Bay Niyarkos, ardında dizili yarım düzine genç kız ile birlikte, kızgın öğle güneşine rağmen omzundan hiç bir zaman atmadığı kalın siyah ceketi, başından eksik etmediği fötr şapkası, yeleğinden sarkan, yürürken kasten salladığı iri altın saat kösteği ve bütün heybetiyle Aksu vapurunun iskelesinden ağır ağır inmiş, hiç konuşmadan, bir mafya babası gibi kaş göz hareketleriyle hepimizi arkasından sürükleyerek Mumhane Sokağı’ndaki salaş bir kahvehaneye götürmüş ve kopelya dağıtımını orada yapmıştı.

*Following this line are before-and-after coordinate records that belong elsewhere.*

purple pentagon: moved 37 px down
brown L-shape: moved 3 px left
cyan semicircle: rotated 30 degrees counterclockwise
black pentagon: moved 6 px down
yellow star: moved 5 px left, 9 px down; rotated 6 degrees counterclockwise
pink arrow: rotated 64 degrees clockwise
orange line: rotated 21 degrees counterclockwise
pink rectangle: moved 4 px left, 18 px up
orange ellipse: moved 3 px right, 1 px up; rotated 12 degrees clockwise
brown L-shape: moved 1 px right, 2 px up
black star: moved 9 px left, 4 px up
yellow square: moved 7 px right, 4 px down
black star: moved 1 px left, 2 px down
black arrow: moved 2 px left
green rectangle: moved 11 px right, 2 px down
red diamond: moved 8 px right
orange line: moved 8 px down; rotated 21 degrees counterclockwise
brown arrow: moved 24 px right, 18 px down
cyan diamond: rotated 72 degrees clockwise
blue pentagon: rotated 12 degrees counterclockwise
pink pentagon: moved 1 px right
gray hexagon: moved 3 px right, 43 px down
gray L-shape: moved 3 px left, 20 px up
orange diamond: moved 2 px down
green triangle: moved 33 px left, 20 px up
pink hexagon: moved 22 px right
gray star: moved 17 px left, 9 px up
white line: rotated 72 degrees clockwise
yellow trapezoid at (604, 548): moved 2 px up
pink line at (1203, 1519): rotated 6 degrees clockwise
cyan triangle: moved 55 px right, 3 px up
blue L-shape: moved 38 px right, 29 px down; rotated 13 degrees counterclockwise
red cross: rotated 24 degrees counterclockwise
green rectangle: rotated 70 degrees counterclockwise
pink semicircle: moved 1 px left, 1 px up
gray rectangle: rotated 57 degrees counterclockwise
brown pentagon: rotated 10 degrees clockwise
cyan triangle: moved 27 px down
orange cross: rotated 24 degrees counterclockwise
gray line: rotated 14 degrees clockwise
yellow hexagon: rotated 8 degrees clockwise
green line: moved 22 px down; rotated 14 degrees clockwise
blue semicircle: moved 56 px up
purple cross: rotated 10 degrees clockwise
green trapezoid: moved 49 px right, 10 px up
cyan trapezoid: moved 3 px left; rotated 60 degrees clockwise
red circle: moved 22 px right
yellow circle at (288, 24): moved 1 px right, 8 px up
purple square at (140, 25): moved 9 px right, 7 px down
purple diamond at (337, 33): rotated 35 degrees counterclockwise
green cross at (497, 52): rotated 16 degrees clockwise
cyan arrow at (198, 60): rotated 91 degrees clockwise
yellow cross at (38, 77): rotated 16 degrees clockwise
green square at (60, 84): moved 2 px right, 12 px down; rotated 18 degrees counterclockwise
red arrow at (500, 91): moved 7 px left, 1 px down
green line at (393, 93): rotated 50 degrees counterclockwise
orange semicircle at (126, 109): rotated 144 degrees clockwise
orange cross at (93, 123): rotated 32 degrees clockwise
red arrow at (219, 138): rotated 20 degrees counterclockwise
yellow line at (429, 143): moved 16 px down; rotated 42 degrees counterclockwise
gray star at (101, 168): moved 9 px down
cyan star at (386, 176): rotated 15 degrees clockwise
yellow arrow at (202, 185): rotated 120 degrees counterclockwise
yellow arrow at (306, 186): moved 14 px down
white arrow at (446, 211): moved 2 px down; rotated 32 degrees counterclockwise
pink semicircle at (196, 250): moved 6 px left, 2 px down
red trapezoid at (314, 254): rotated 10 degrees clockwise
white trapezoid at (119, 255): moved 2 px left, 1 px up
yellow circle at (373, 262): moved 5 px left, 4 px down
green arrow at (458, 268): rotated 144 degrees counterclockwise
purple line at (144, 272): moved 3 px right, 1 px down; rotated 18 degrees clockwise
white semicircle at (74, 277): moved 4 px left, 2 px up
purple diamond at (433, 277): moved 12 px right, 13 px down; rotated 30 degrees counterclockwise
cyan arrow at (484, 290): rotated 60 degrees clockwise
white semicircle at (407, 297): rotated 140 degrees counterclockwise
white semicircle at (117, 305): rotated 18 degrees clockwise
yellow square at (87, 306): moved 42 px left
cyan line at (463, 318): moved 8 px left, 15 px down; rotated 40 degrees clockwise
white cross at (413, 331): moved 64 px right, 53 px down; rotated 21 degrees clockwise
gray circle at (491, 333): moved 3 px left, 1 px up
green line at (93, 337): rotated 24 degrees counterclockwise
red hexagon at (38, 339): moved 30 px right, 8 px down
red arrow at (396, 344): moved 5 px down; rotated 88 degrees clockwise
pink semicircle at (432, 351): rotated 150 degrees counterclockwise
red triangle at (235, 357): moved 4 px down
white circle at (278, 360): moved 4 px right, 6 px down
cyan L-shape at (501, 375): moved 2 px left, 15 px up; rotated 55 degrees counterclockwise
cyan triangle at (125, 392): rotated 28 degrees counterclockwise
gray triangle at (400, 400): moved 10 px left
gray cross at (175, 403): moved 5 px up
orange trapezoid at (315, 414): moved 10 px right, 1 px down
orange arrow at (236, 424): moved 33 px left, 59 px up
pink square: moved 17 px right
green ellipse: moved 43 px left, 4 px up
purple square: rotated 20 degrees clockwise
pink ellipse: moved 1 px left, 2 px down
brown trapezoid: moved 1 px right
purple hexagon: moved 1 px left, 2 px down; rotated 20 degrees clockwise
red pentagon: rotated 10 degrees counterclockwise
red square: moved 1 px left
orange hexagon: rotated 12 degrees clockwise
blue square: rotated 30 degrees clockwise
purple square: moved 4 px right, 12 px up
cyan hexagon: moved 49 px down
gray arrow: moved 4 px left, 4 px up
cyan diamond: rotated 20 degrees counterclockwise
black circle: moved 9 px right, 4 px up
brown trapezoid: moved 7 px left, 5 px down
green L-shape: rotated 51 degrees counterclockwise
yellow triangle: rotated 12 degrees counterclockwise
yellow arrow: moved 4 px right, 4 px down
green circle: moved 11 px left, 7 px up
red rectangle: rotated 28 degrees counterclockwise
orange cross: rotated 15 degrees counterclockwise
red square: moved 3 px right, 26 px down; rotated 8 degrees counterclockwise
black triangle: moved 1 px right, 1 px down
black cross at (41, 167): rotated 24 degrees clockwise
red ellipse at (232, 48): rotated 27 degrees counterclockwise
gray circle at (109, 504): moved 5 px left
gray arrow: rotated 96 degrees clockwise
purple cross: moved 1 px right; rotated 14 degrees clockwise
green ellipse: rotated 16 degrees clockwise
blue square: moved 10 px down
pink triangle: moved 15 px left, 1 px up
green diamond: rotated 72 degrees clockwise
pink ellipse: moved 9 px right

‘Tanrıların Tanrısı’ Kiryo Niyarkos evlere eleman temin ettiği gibi, Adadaki ve Tarabya koyundaki lokantaların ‘garson’ ihtiyacını da karşılardı. Akşamcılara “Amesos Pasam” (Derhal paşam) deyip buz gibi rakı ve iştah açıcı meze servisini yıldırım hızıyla koşarak yapan, müşterilerine bol ve boş laf yetiştiren, nüktedan ve iyi satış yapan girişimci palikari’leri de İmbros Adası’ndan getirtip çalıştırırdı.

On yıl kadar evvel, 2002’de Gökçeada’ya yaptığım bir gezide, çoktan vefat etmiş olan Bay Niyarkos’un orada halen saygıyla anıldığını gördüm. Yaşlı kişilerin anlattığına göre eleman yerleştirdiği o devirde İmbros Adası’nın birçok köyü onun sayesinde kalkınmış, çalıştırdığı kızlar kazandıkları parayla babalarına ev satın almış, drahoma (başlık parası) ödeyip evlenmiş, halk refaha kavuşmuştu. Büyükada ve İstanbul’da çalışmış olan bu kişilerin çocukları ise zamanla Yunanistan ve Amerika’ya göç etmiş olmalarına rağmen ada köylerindeki evlerini satmamışlar, kapalı tutuyorlar. Her sene Yortu (kutsal bayram) günlerinde ana topraklarındaki kilisede buluşmak üzere Gökçeada’ya geliyorlar.


Son yıllarda, bu eski vatandaşlarımızın evlatlarının, Paskalya haftasında Gökçeada’yı ziyaretlerini vekilisedeki ayinlerini televizyon ekranlarında izlemekteyiz.